DST fundraising has held steady over the past two years and is on a faster pace in 2024.
Sponsors completed $3.8 billion in DST offerings in 2023, according to CoStar data compiled from SEC filings. The offerings have almost matched that total this year through September, completing $3.7 billion in deals.
In addition, there are 172 active DST fund offerings from 70 different firms in the market that have raised $2.3 billion and are looking to raise an additional $6.1 billion, according to CoStar data.
In May, Ares Management said it was shutting down the public offering of common shares in its two nonlisted REITs and shifting them to private offerings. That move came as it reported success in raising more money through DST offerings. In 2023, Ares posted DST share sales totaling $762.4 million, according to SEC filings. The public sales of common stock in the firm’s two nontraded REITs raised a combined smaller amount of $403.9 million.
Last year, Starwood Real Estate Income Trust, the nontraded REIT of global investment firm Starwood Capital Group, launched a 1031 DST exchange program in an effort to boost lagging fundraising.
New York-based Brookfield REIT was the ninth largest nontraded REIT based on the net asset value of its property holdings of $1.8 billion as of the end of August, according to CoStar data. However, the REIT is not among the top 10 such REITs in raising money this year through August, according to Stanger data.
Brookfield REIT reported only $55.6 million in fundraising via stock sales through August, according to SEC filings. By comparison, Blackstone Real Estate Income Trust had brought in more than $1 billion. Blackstone REIT is the largest nontraded REIT based on the net asset value of its properties at $105 billion.
In its filing, Brookfield REIT said the DST program would allow it to expand and diversify its capital-raising strategies.
“We believe we are currently in the most attractive real estate investment environment in the past decade,” Dana Petitto, chief operating officer and portfolio manager for Brookfield REIT, said in an email. The environment is “driven by interest rates having peaked and now on the decline, which has led to increased transaction and capital markets activity.”
Need for capital
As investors have sat on the sidelines through the past couple of years, liquidity, or the need to hold cash, is at a premium, Petitto said.

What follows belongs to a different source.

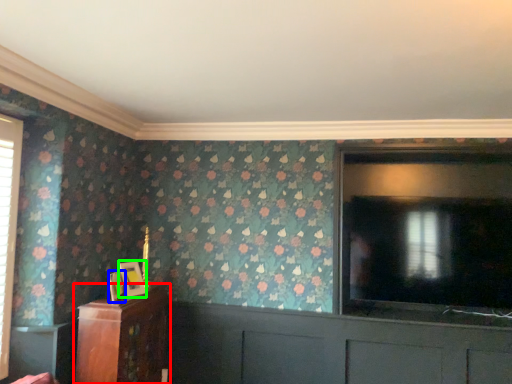 Question: Which object is positioned closest to furniture (highlighted by a red box)? Select from picture frame (highlighted by a blue box) and picture frame (highlighted by a green box).

Choices:
 (A) picture frame
 (B) picture frame

Answer: (B)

“Undercapitalized owners who need to sell assets to repay maturing debt, or finance capital projects, find there are few buyers and many competing assets for sale,” she said. “This allows investors with access to capital — like Brookfield — the ability to select the very best assets without needing to compete on price with other buyers.”
Brookfield REIT intends to use the net offering proceeds from the DST program to build on its investment liquidity by repaying debt and reducing its borrowings.
“We’re starting our DST program in the multifamily sector, but have the investment sourcing and operating capabilities to expand the program to other sectors,” Petitto said.
As of the end of August, 68% of Brookfield REIT’s real estate properties consisted of rental housing; 24% were net-leased properties; 5% were logistics distribution centers; and 3% were offices, according to its SEC filings.
By acquisition price, Brookfield REIT’s largest apartment holding is the 490-unit Briggs & Union Apartments in Mount Laurel, New Jersey, that it acquired for $158 million in April 2022, according to CoStar data.